O texto da peça escancara como ainda hoje é reservado às mulheres o papel da Penélope grega (aquela da Odisseia de Homero), alguém que fica à espera, cuidando do lar e da família. Só que isso vem embalado na criatividade da subversão, mostrando o abismo cheio de mágoas que se abre nos relacionamentos quando é ela que vai e ele fica. Nesse caso, ela e ele são dois irmãos que há muito não se viam, o reencontro desperta lembranças, mas também o ódio e a culpa. Ela é a grande personagem da trama, alguém que vai armada com a coragem de dizer sim para as suas vontades, para a vida, que personifica o brado feminista: “Toda mulher pode ser o que quiser”. E paga o preço diante do olhar do outro por se lançar a “epopeias incríveis”. 

A direção de Naira dá a “Penélope” sensibilidade enquanto mantém a plateia atenta, usando os artifícios do teatro contemporâneo. Os atores podem ser flagrados recebendo quem está chegando ao teatro, dá para ficar constrangido porque um personagem fala diretamente para você enquanto encara seus olhos, ou ser surpreendido por cenas que invadem a plateia (não precisa ter medo, ninguém do público é puxado para o palco). O bacana é que não é só isso, tem muita emoção em jogo na montagem desse texto que, na verdade, fala da opressão do patriarcado sem virar um tratado em cena, é uma história sobre pessoas e que ganha vida com pessoas.

“Porque eu acabei fazendo exatamente o que você deveria ter feito… Você é a filha, é mulher, teria mais jeito com eles, com a situação.”

Ele (Pablito Kucarz), personagem na peça “Penélope”.

O espetáculo também é cheio de sacadas inteligentes. Para quem fica, está o baú, dele saem lembranças e mágoas, para quem volta (mas é livre) estão as rodas, o carrinho de bagagem que leva tudo o que a personagem considera essencial para a vida. O cabo do microfone (que traz um quê do ruído da vida real para a cena pois não é apenas cenográfico) vira o fio que amarra você ao lugar em que está e ainda vira símbolo do emaranhado de sentimentos e pensamentos que podem habitar dentro de cada um de nós. Dá para sentir o contraste entre a visão de mundo de cada personagem até pelos ouvidos, ora se escuta “Pies Descalzos, Sueños Blancos”, na voz de Shakira, e ora a batida é do Prodigy com “Smack My Bitch Up”. Dá até para apostar na sagacidade da escolha musical ao pensar no empoderamento vivido hoje por Shakira em oposição à revolta que o lançamento de “Smack My Bitch Up” (expressão que significa mais ou menos “espanque minha vagabunda”) causou em organizações feministas.

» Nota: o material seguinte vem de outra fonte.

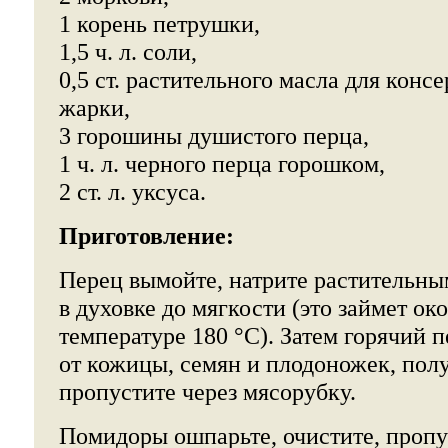
1 корень петрушки,
1,5 ч. л. соли,
0,5 ст. растительного масла для консе
жарки,
3 горошины душистого перца,
1 ч. л. черного перца горошком,
2 ст. л. уксуса.
Приготовление:
Перец вымойте, натрите растительны
в духовке до мягкости (это займет ок
температуре 180 °С). Затем горячий 
от кожицы, семян и плодоножек, пол
пропустите через мясорубку.
Помидоры ошпарьте, очистите, пропу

Como a produção é independente, a pouca grana parece deixar alguns pontos mais frouxos (como o figurino, alguns adereços e o uso de uma porta ao fundo do palco do Teatro Zé Maria que parece um déjà-vu). Mas são poucas coisas e outros pontos fazem a gente esquecer disso facilmente, como é o caso da atuação de Pablito Kucarz no papel do irmão. 

“Eu estou aqui, não?

Ele (Pablito Kucarz), personagem na peça “Penélope”.

Kucarz está tão confortável em seu personagem que gera sentimentos controversos, você tem vontade de dar um abraço nele e, em seguida, apertar o seu pescoço. Ele segura a plateia nos rompantes de violência e nos momentos de desolação sem demonstrar esforço, não dá para imaginar outro ator tão bem ali. Certamente o trabalho de preparação exigiu bastante dele e o legal é que o público não sente isso.